One of the most important aspects of a successful catheterization involves decision of access entry point. Several presentations covered case studies with different entry points.
One of the most important aspects of a successful catheterization involves decision of access entry point. Several presentations covered case studies with different entry points.
Thomas M. Tu, MD, cardiologist with The Louisville Cardiology group in Louisville, Kentucky, started with a talk entitled, “Case of Difficult Radial Coronary Intervention: No Reason to Give Up.” He presented a radial access catheterization in which he met resistance. In response, he stopped and did angiography to see what was happening to the flow path. Radial anatomy is variable. Later they decided to try the other arm as an entry point and were eventually able to gain access to the coronary artery. In his opinion, you should really take advantage of ultrasound-guided entry if available. Most importantly, Dr Tu emphasized that if you encounter great resistance during the catheterization process, then you should stop, perform an angiogram to see how you are doing, then proceed.
Luis A. Guzman, MD, director of the University of Florida’s catheterization laboratory has completed many studies carefully examining catheterization procedures with respect to minimizing complications. He presented data showing that there is a real learning curve involved in mastering the transradial entry protocol. However, the advantages of transradial entry include less bleeding, more patient comfort, less radiation exposure for the operator, early discharge for the patient, and fewer complications. Dr Guzman’s study revealed that bifurcations are the most common anatomic variation observed with transradial access. In short, he prefers transradial access entry but recognizes there are challenges ahead for transitioning more cardiologists to using this method.
Next Rahul Sakhuja, MD, cardiologist with the Wellmon CVA Heart Institute in Kingsport, Tennessee, presented several case studies involving catheterizations that led to bleeding.

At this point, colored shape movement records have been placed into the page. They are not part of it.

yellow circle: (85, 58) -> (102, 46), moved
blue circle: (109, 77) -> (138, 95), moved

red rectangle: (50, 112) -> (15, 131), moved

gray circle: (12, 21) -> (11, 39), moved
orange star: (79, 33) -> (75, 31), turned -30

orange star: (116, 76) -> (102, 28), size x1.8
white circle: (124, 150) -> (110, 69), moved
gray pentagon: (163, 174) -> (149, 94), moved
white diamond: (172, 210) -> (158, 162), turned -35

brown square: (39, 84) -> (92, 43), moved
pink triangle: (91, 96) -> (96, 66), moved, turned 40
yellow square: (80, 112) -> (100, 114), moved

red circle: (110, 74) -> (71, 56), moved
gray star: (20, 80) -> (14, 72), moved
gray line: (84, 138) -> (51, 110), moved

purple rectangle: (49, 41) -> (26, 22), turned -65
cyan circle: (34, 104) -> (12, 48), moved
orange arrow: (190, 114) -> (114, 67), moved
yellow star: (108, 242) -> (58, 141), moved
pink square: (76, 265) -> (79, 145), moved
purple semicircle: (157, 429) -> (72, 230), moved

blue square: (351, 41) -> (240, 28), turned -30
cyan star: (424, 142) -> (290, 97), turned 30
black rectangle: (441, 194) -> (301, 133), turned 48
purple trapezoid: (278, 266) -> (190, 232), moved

One of the major points that he made was that if your sheath is larger than your artery, then you are going to be in trouble. He also observed that calcification clearly does matter in catheterization. You can “get stuck between a rock and a hard place” if you do not consider calcification made apparent by CTA.
Greg O. von Mering, MD, interventional cardiologist with the Munroe Regional Medical Center in Ocala, Florida, elaborated on the importance of the external diameter, not the internal diameter for which each catheterization device is designated. He pointed out how they started out with small catheters, but today we are using much larger catheters. You should take into consideration all of the information you can gather using ultrasound, CTA, and angiography. You must have an artery with adequate diameter, but not too much calcification so that you can straighten your catheter as your proceed.

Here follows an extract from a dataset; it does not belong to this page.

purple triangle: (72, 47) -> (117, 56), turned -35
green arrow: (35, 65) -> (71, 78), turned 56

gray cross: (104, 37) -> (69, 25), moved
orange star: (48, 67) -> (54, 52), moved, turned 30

In the final presentation, Bruce Gray, DO, cardiologist with the Greenville Health System in Greenville, South Carolina, discussed a wide variety of potential catheter access entries. Dr. Gray emphasized that you must perform careful patient evaluation with complete imaging. Realize that vascular access complications are common; so be prepared in advance with a plan of action. Be sure to attempt to use disease-free access points and to have a strategy in place for arteriotomy management.
Overall, the session involved the sharing of invaluable practical real world clinical experiences. It was highly appreciated by all practicing interventional cardiologists in attendance.